Ça n'est pas de la dette technique, juste du mauvais code

✏️ Écrit le - 3 min de lecture

Depuis quelques années, on parle beaucoup dans le milieu du développement de dette technique. Le problème, c’est que c’est un terme trop souvent utilisé comme excuse facile pour justifier un mauvais travail.

A l’origine de la métaphore de Ward Cunningham il y a une analogie avec le monde de la finance.

Lorsque l’on contracte un ou plusieurs crédits bancaires, on s’endette. Si l’on en contracte trop, on est en surendettement et cela devient dangereux pour nos finances. Dans tous les cas, ces crédits doivent être remboursés, généralement avec des intérêts. Tout ce système est clair dès le début, il n’y a pas de surprises.

La dette technique, par analogie, c’est la prise d’un raccourci technique, en étant conscient qu’un jour il faudra la rembourser. Si l’on prend trop de raccourcis, cela devient dangereux pour la base de code. Jusqu’ici on suit facilement l’analogie.

Dans les deux cas, cette dette n’est pas malsaine. De la même façon que l’on peut prendre un crédit pour faire la bonne dépense au bon moment, on peut contracter de la dette technique pour livrer une fonctionnalité avec le bon Time To Market. C’est même une bonne chose, cette décision peut permettre de générer plus rapidement du cash et offrir la possibilité de continuer d’évoluer en payant les intérêts de cette dette technique.

La notion importante ici c’est le choix. De la même façon que l’on ne peut pas s’endetter financièrement sans apposer sa signature en bas d’un contrat de crédit, on ne peut pas non plus s’endetter techniquement de façon accidentelle. Il faut le vouloir.

Sans jamais contracter de crédit financier, on peut se retrouver dans le rouge au niveau bancaire. Ça n’est pas de l’endettement mais une mauvaise gestion de son argent pour diverses raisons, qu’elles soient personnelles (dépenses mal réparties, …) ou extérieures (revenus insuffisants,…).

De la même façon, une base de code peut être pourrie par une mauvaise gestion, qu’elle soit personnelle (manque de compétences, de motivation, travail peu soigné…) ou externe (mauvais process qualité, management nocif, deadlines irréalistes…). C’est même souvent le cas, et les problèmes de communication sont l’une des premières causes de pourriture de base de code sur le long terme, avant l’incompétence technique.

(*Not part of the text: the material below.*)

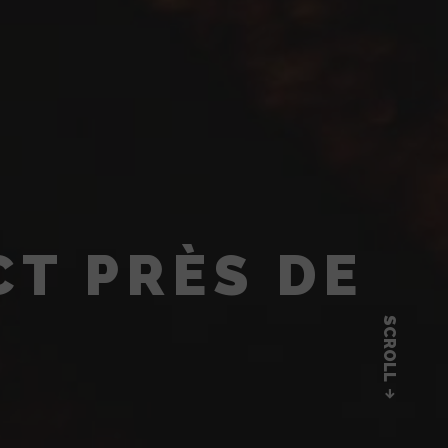
T PRÈS DE
SCROLL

A l’instar de la gestion financière, la gestion du code et l’environnement dans lequel il est produit sont des choses auxquelles il faut prêter de l’attention et du temps. Mais ne pas se donner les moyens de bien faire les choses (ou donner ces moyens aux équipes), ça n’est pas de la dette technique, c’est juste la production de mauvais code.


PS : J’en profite pour recommander le très bon livre de Bastien Jaillot sur le sujet. Même s’il y parle de dette technique involontaire qui est un peu ce contre quoi je râle dans cet article, l’importance de la communication pour éviter un endettement “accidentel” y est très bien expliquée.